Wednesday 26 September 2018

CheeMc, Walworth Road


With deep and heartfelt apologies to those who call the area their home, there aren't too many convincing arguments to visit Walworth Road of an evening unless you have a particular fondness for betting shops, nail bars and standing traffic. Caught in a bit of a no-mans-land between the heaving Elephant & Castle roundabout (more recently less of a roundabout than a strange C-shape, but still heaving) and the genuinely enticing restaurant options of Camberwell, it's more of a conduit than an area, and up until quite recently its most significant impact on my life has been making me late for dinner at Silk Road. And I really do not like being late for dinner.


But, the merest hints of a dynamic food culture are flickering into life. As with so many (for want of a better word) unlovely areas of town, rents tend to be lower and with the freedom to be a bit more experimentational with your concepts and not worry too much about paying large investors back, London's restaurateurs can spread their wings a bit. True, Louie Louie wasn't quite my cup of tea in the end, but I like the fact that it's there, an okonomiyaki restaurant in South London, because why the hell not, a pleasing example that there are some people out there taking risks.


I wish I could tell you that I had a more successful evening at CheeMc than at Louie Louie, that I'd finally found my Korean chicken nirvana and that Walworth Road finally deserves to be spoken about in the same breadth as Camberwell Church Street or Brixton's Market Row. Sadly, we're not quite there yet, but it's still heartening to see a quirky, independent little operation like CheeMc pack them in on a rainy Sunday evening even if, in my usual tedious way, I could still find fault with a lot of the food served.

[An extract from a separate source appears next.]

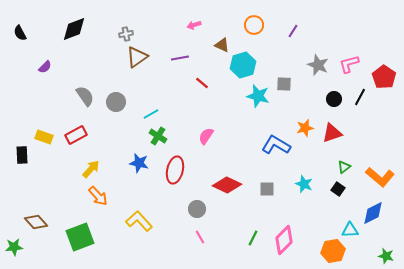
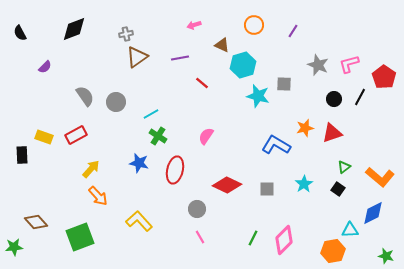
cyan star at (304, 184): rotated 18 degrees clockwise
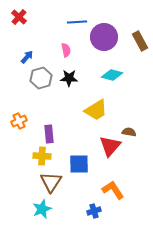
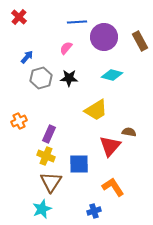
pink semicircle: moved 2 px up; rotated 128 degrees counterclockwise
purple rectangle: rotated 30 degrees clockwise
yellow cross: moved 4 px right; rotated 18 degrees clockwise
orange L-shape: moved 3 px up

Partly my gripes were with the menu, which was large to the point of overwhelming and included a rather geographically ambiguous mix of Japanese staples like ramen, katsu, udon and takoyaki as well as Korean classics like bibimbab and soondooboo jigae. Had the food which appeared been better, I could have overlooked the game attempts to be Jack of all trades, but once a rather lacklustre bowl of udon ramen appeared, tasting of packet stock and raw onions, it quickly looked a lot less like idiosyncrasy and a lot more like an identity crisis.


Japche glass noodles were better, containing nice fresh vegetables and a confident hand with the sesame oil, and were pretty easy to enjoy in a straightforward kind of way. £7.90 does seem like quite a lot to pay for a some stir-fried vegetables and noodles, though. I could have them delivered to the door for that from a few places on Just Eat.


Bibimbab was good. Not astonishing, but good. More interesting once doused with gochujang, certainly, and there wasn't really anything significantly wrong with it, it just did its job as much as as a bowl of rice with various bits of veg on top can do.


The only real disappointment was the chicken. I don't pretend to be any kind of expert, on this or anything else, but I've had good Korean fried chicken, and I've had bad, and this was not good. Poorly butchered, in fact hacked into a strange collection of misshapen bits of pieces with broken bones jutting out at ugly angles, they were no less upsetting to eat than look at, being overcooked and tough, and coated in a chilli sauce that tasted of nothing much more than dry chilli powder. We soon wished we'd ordered a half portion instead of a full (£18.90), but even that would have been far too much to pay for a fairly mediocre pile of wings. Even an included bowl of sweet pickled daikon couldn't make this value for money.


With a drink each, the bill came to £16.31/head, great if your life's ambition is to eat vegetable noodles and poor fried chicken, not so great if it isn't. And I'm very much in the latter camp, so it seems my search for the Best of Korea goes on. Perhaps I'm just going to have to bite the bullet and travel all the way back to New Malden; if they can't get it right there then there's no hope for anyone. And for now, the Walworth Road will go back to its primary function of slowing me down on the way to dinner in Camberwell. If anything changes, though, you'll be the first to know.

5/10

2 comments:

Alicia Foodycat said...

Interesting - people seemed to rave about the chicken when it first opened. Then it got closed down for mice or something. Now it presumably has no mice but the chicken isn't as good?

jayna said...

I too frequented CheeMc 3-4 times before it was closed down, and the highlights were the fried chicken and Korean food. They were known for Korean. Has there been a change in establishment that they now offer Japanese too?